DANCE
Triple Bill/ Watch This Space
Cottier's Theatre, Glasgow
Mary Brennan
THREE STARS
Two separate programmes of new work sees Cottier's Dance Project providing a welcome platform for young and emerging dance-makers, and if it was a very mixed bag of an evening - all too often the spoken word (and lack of microphone technique) undermined the performances - it was interesting to see what's bubbling under on the Scottish scene.
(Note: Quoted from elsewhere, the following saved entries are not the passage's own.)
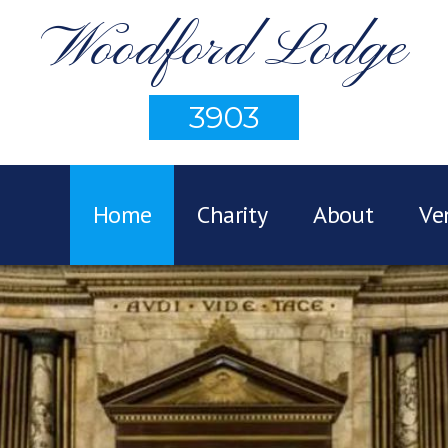
Woodford Lodge
3903
Home
Charity
About
Ve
In the Triple Bill, Jori Kerremans' Yoik was the highlight, a thoughtful "light and shade" solo rooted in his own experiences, his own understanding and sense of self. Kerremans wasn't afraid to use stillness as a counterpoint to flights of lithely whirling activity, as if those pauses were moments for reflection - moments, actually, when we all got under the skin of life as a balancing act. Ruth Mills's solo, Self-Determination, was strong on visual imagery, offering personal drama with a political twist. While her white-clad bride strips away the costume panoply of matrimony, the soundscape mixes post-independence referendum news clips with bright Celtic-inflected airs: ideas of national and individual self-determination move in parallel, with Mills's (literally) upside-down stance a bolshie route to standing on her own two feet. Finally, Tamsyn Russell's duet, In the Hearts of Humans. Adrienne O'Leary joined her in playful interactions where childish things - a sad balloon, cheerleader tassels - were emblematic of inner traits and emotional states. At times, the jokiness got in the way of the dance: it doesn't need to goof around to engage us.
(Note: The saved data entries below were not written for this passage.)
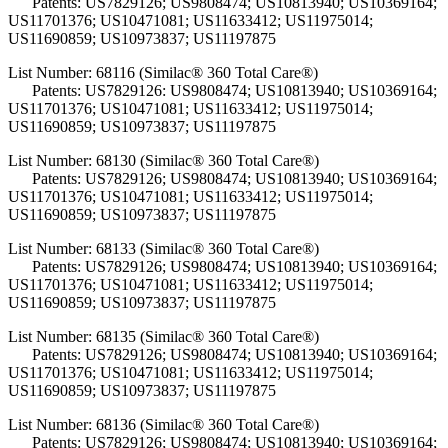
Patents: US7829126; US9808474; US10813940; US10369164;
US11701376; US10471081; US11633412; US11975014;
US11690859; US10973837; US11197875
List Number: 68116 (Similac® 360 Total Care®)
Patents: US7829126: US9808474; US10813940; US10369164;
US11701376; US10471081; US11633412; US11975014;
US11690859; US10973837; US11197875
List Number: 68130 (Similac® 360 Total Care®)
Patents: US7829126; US9808474; US10813940; US10369164;
US11701376; US10471081; US11633412; US11975014;
US11690859; US10973837; US11197875
List Number: 68133 (Similac® 360 Total Care®)
Patents: US7829126; US9808474; US10813940; US10369164;
US11701376; US10471081; US11633412; US11975014;
US11690859; US10973837; US11197875
List Number: 68135 (Similac® 360 Total Care®)
Patents: US7829126; US9808474; US10813940; US10369164;
US11701376; US10471081; US11633412; US11975014;
US11690859; US10973837; US11197875
List Number: 68136 (Similac® 360 Total Care®)
Patents: US7829126; US9808474; US10813940; US10369164;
Watch This Space lined up five different bits'n'bobs, although Jamiel Laurence's 1 to 10 (previously reviewed) is the finished article and even sharper, funnier and sly at second viewing. Junebug Company's extract from Harmony in Blues - danced as a duet rather than a trio by Sophie Ammann and Erin O'Reilly - showed an enterprisingly cliche-free movement vocabulary in response to music where meetings and partings have a country-rock feel. The checked shirts were the only "yee-hah!" nod here. Elsewhere, Pirita Tuisku's research project, Drown, was a fierce, often athletic, outpouring of wrenching grief where a seemingly trivial matter - baggy, unflattering trousers - really detracted from her expressive body-line. Dancer Kate Haughton was a black-clad wraith, in a brief (untitled) lyric reverie by Lewis Normand while Underhand Dance fell victim to the voice-muffling microphone in Like Losing a Limb, a relationship duet where the bodies of both female dancers could have done the talking better.